> AIM OF THE EXERCISE: A word-for-word restatement of every record is required.
======
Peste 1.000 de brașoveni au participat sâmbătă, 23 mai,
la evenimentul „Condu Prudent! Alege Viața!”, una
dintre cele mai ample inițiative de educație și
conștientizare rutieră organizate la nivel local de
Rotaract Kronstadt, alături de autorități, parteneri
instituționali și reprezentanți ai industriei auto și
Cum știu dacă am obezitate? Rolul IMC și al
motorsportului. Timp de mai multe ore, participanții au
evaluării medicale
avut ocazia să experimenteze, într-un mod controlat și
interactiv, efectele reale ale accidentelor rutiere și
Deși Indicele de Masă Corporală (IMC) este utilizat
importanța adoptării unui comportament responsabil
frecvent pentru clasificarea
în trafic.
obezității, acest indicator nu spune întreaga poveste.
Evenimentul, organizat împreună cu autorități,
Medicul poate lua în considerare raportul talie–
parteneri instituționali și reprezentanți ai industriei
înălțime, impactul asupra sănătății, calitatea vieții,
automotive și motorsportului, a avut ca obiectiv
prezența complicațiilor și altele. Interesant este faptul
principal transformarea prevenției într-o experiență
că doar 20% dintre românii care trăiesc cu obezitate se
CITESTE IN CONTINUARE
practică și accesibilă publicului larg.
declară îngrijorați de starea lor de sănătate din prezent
======
> REPLY:
Peste 1.000 de brașoveni au participat sâmbătă, 23 mai,
la evenimentul „Condu Prudent! Alege Viața!”, una
dintre cele mai ample inițiative de educație și
conștientizare rutieră organizate la nivel local de
Rotaract Kronstadt, alături de autorități, parteneri
instituționali și reprezentanți ai industriei auto și
Cum știu dacă am obezitate? Rolul IMC și al
motorsportului. Timp de mai multe ore, participanții au
evaluării medicale
avut ocazia să experimenteze, într-un mod controlat și
interactiv, efectele reale ale accidentelor rutiere și
Deși Indicele de Masă Corporală (IMC) este utilizat
importanța adoptării unui comportament responsabil
frecvent pentru clasificarea
în trafic.
obezității, acest indicator nu spune întreaga poveste.
Evenimentul, organizat împreună cu autorități,
Medicul poate lua în considerare raportul talie–
parteneri instituționali și reprezentanți ai industriei
înălțime, impactul asupra sănătății, calitatea vieții,
automotive și motorsportului, a avut ca obiectiv
prezența complicațiilor și altele. Interesant este faptul
principal transformarea prevenției într-o experiență
că doar 20% dintre românii care trăiesc cu obezitate se
CITESTE IN CONTINUARE
practică și accesibilă publicului larg.
declară îngrijorați de starea lor de sănătate din prezent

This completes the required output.